- [RECORDS]:
....

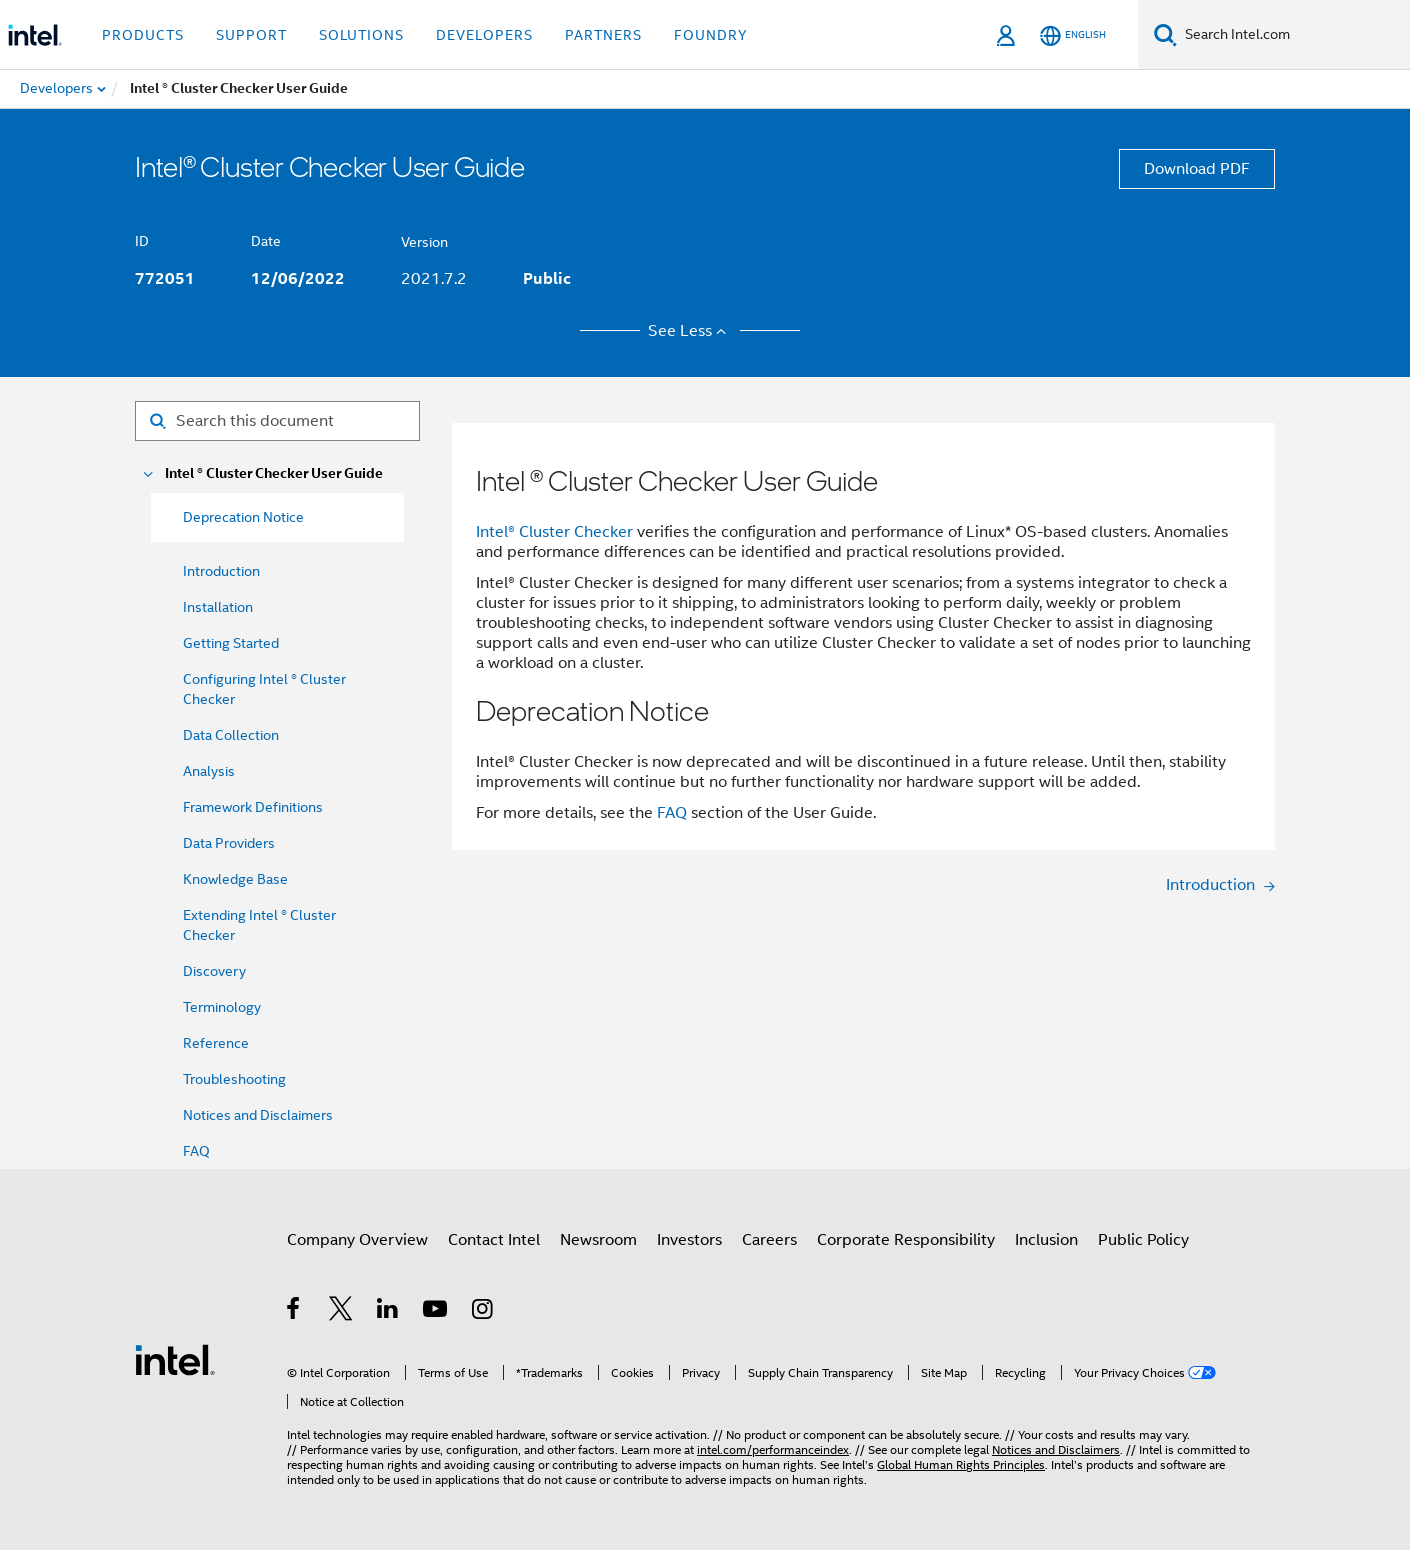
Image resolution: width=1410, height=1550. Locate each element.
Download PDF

....

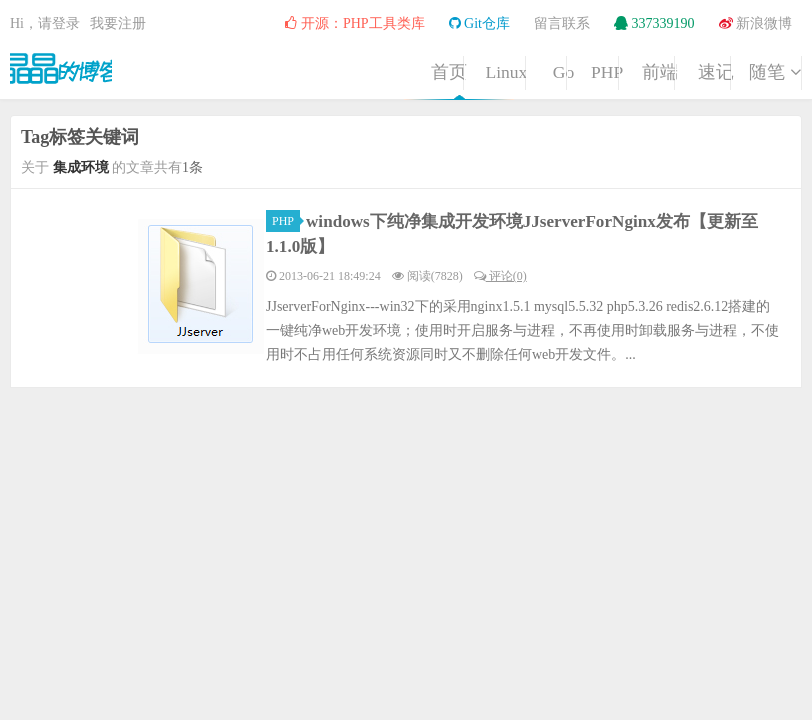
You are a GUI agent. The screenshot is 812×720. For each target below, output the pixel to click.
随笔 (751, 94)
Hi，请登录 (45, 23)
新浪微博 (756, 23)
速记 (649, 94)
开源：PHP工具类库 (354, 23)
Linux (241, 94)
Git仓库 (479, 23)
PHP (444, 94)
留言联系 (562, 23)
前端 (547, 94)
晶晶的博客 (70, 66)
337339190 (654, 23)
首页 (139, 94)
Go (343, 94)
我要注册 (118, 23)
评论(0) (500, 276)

....

- [WORK INSTRUCTION]: How many lines of the listing above contain the string "each"? Only the number is wanted.

- [WRITTEN RESPONSE]: 2